Il protagonista della vicenda è il pilota di un piccolo aereo da turismo che, invece di limitarsi a un tranquillo volo serale, ha pensato bene di trasformare il cielo torinese in una gigantesca tela digitale. Il risultato? Un’opera decisamente poco raffinata ma molto esplicita: un enorme pene tracciato nei cieli tra Torino e l’aeroporto di Caselle.

No, non si tratta di un’allucinazione collettiva dovuta al caldo. Il “capolavoro” è comparso su Flightradar24, la piattaforma utilizzata dagli appassionati di aviazione per seguire in tempo reale rotte e spostamenti degli aerei.
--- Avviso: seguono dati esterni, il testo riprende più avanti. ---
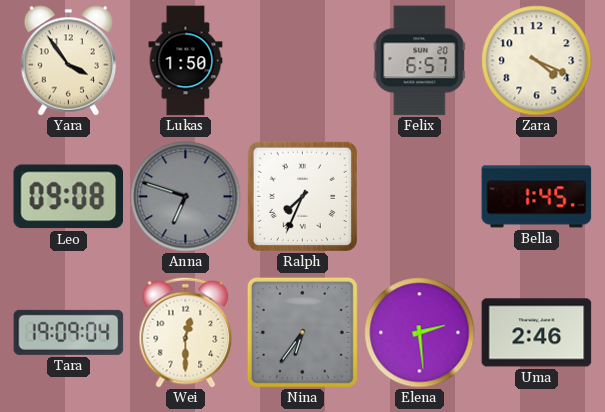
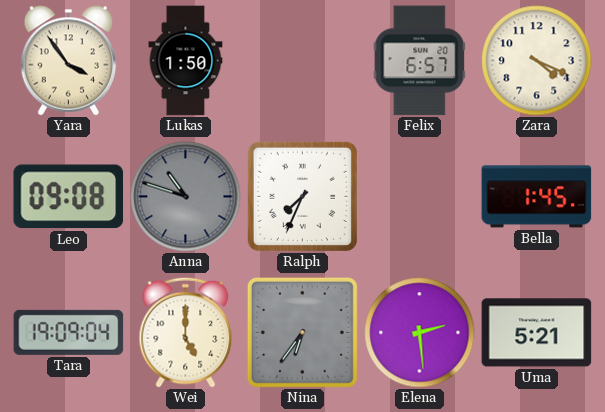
Anna: 6:48 -> 10:48
Wei: 12:30 -> 5:00
Uma: 2:46 -> 5:21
E, come prevedibile, l’insolita traiettoria non è passata inosservata.

L’aereo coinvolto è un Partenavia P66 Charlie, decollato martedì alle 21.50 dal campo volo di Collegno. Inizialmente tutto sembrava nella norma: sorvolo della zona di Poirino, passaggio su Villanova d’Asti, direzione Torino.  Trovate qui i dettagli del volo.

Poi, evidentemente, è arrivata l’ispirazione.

Sopra l’aeroporto di Torino-Caselle, il pilota ha iniziato una serie di manovre che, osservate su radar, hanno dato vita a un disegno che definire “inequivocabile” è quasi riduttivo. Il tracciato, infatti, lascia pochissimo spazio all’immaginazione: forma, proporzioni e intento comunicativo erano chiarissimi.

Un messaggio? Una provocazione? Una performance artistica? Un tributo al surrealismo piemontese? Difficile dirlo.

Sui social e tra gli utenti di Flightradar24, però, il giudizio sembra unanime: se l’obiettivo era far parlare di sé, missione compiuta. Con abbondanza.

Dopo un’ora e 57 minuti di volo, l’artista dell’aria ha concluso la sua performance con l’atterraggio a Caselle, lasciandosi alle spalle una scia di commenti divertiti, meme e inevitabili battute.

Del resto, Torino è città di cultura, innovazione e arte. Forse nessuno, però, si aspettava di assistere a una nuova forma di espressione… aeropittorica.